Setting aside time and resources to create a will is one of the most important steps you can ever take. This is supposed to be the last word regarding how you would wish to have your property distributed when you die. But will contests are not uncommon.
If you are concerned that one or some of your beneficiaries might dispute your will, you may consider including a no-contest clause. But what exactly is a no-contest clause and how does it work?
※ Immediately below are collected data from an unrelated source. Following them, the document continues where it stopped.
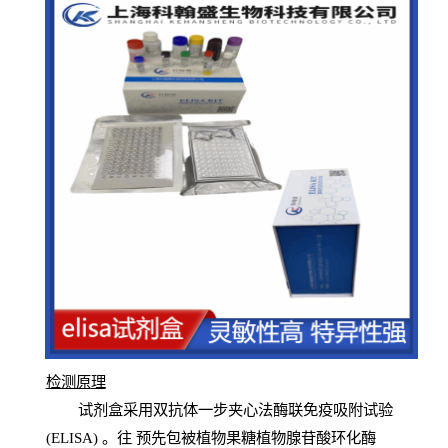
检测原
理
试
剂
盒采用双抗体一步夹心法酶联免疫吸附试验
(
ELISA
) 。往
预
先
包被植物果糖植物腺苷酸环化酶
Understanding a no-contest clause
At the very basic, a no-contest clause bars beneficiaries from challenging a will by stipulating that should they do so, they will inherit nothing. California probate law recognizes no-contest clauses in wills and other estate planning tools like trusts. Thus, if deemed valid, the probate court will enforce it. Generally, no contest clauses are enforceable when a beneficiary disputes a will without probable cause
A no-contest clause does not automatically disinherit a beneficiary who chooses to ask questions. In fact, there are times when the no-contest clause itself can be contested. For instance, a beneficiary may challenge the no-contest clause on any of the following grounds: fraud, duress, forgery, lack of capacity, menace, revocation or improper execution.
Also, keep in mind that California is a community property state. This means that you cannot create a no-contest clause that serves to bar your spouse from accessing their legal portion of the estate.
A will is one of the most sensitive documents you can ever sign. Unfortunately, you cannot please everyone. To deter disgruntled beneficiaries from challenging your will without probable cause, you may consider incorporating a no-contest clause in this important legal document.